● **WORK ITEM**:
In the data beneath this task, how many lines contain "Jaslovské"? Answer with the number only.

● **DATA SHOWN**:
----
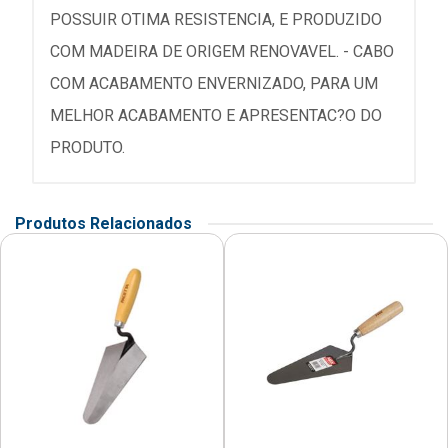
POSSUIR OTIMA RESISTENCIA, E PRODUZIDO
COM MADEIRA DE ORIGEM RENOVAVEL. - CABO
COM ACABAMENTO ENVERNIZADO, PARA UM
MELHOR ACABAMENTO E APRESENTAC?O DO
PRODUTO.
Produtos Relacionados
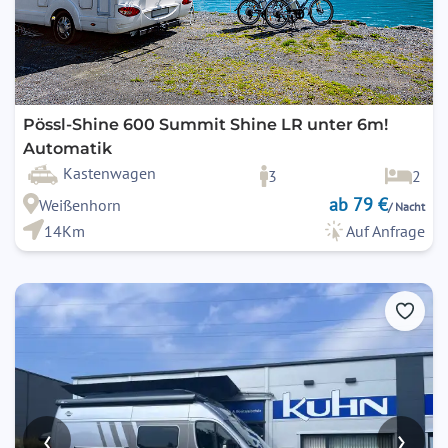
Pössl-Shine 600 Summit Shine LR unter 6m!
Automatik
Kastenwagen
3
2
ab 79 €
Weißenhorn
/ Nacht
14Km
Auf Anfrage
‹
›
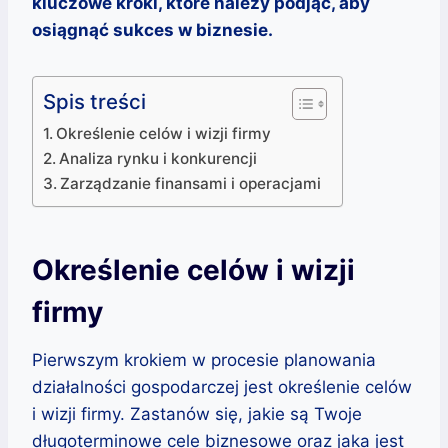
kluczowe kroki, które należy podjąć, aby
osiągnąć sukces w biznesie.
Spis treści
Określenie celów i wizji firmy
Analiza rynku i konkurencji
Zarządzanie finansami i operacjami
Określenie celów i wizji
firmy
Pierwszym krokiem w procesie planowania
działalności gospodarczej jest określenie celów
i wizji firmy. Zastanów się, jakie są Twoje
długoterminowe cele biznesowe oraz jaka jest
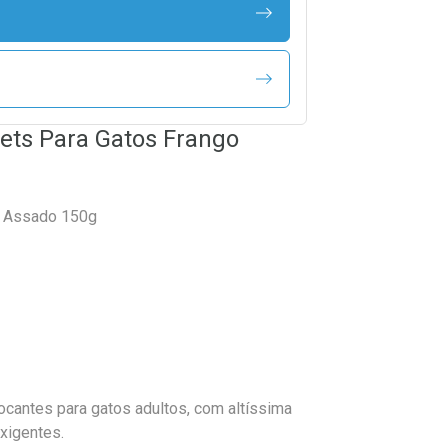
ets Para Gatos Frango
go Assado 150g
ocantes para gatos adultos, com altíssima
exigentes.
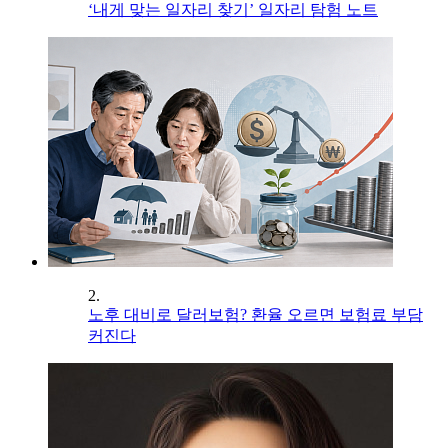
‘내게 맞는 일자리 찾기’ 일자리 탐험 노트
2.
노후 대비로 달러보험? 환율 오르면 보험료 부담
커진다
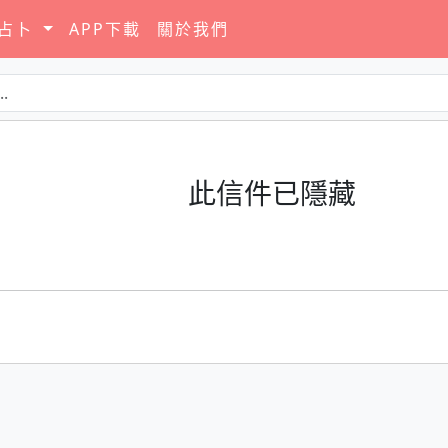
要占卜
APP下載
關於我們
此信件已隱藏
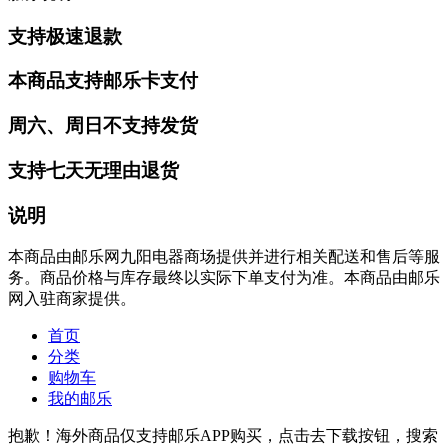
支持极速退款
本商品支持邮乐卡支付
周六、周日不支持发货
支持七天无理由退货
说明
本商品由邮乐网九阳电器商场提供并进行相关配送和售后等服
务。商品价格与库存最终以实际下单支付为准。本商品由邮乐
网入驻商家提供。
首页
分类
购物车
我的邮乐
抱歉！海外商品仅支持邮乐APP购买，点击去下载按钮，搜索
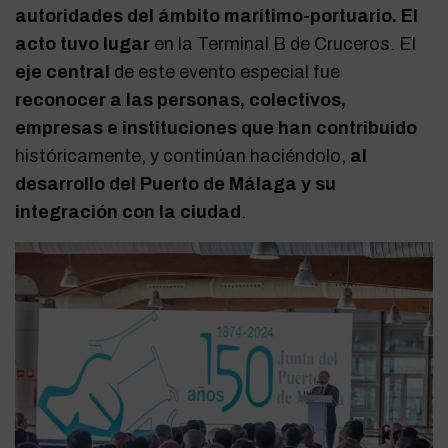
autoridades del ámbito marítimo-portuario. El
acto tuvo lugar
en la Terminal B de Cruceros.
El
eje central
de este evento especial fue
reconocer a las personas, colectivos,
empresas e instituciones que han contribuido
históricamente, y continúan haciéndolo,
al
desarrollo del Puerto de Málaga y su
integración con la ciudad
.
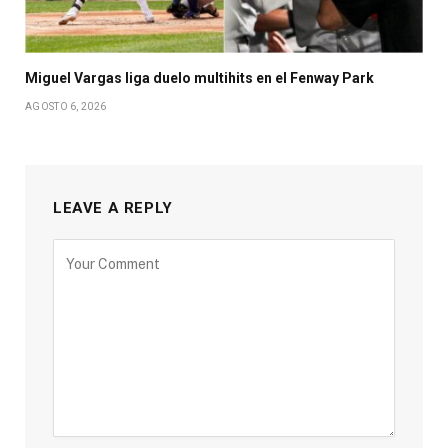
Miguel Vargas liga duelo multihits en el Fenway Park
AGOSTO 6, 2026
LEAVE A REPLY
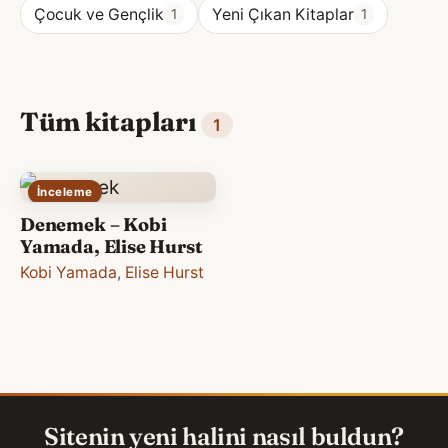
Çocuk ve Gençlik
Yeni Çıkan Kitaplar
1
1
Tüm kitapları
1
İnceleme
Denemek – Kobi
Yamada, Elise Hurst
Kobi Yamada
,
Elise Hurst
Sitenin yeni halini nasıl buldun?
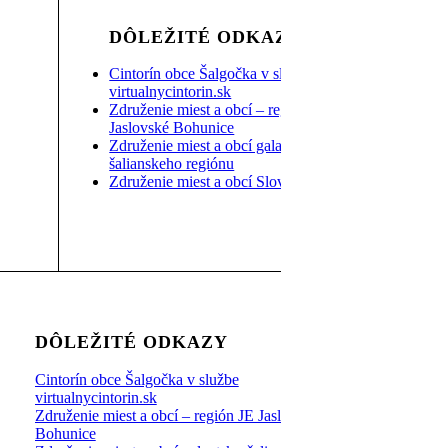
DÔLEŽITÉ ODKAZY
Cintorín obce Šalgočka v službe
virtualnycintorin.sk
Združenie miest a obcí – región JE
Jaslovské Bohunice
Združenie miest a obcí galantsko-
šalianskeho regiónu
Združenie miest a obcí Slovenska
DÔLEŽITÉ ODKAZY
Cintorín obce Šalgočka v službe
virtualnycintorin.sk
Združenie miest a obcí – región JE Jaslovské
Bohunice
----
● **COMPLETED EXERCISE**:
2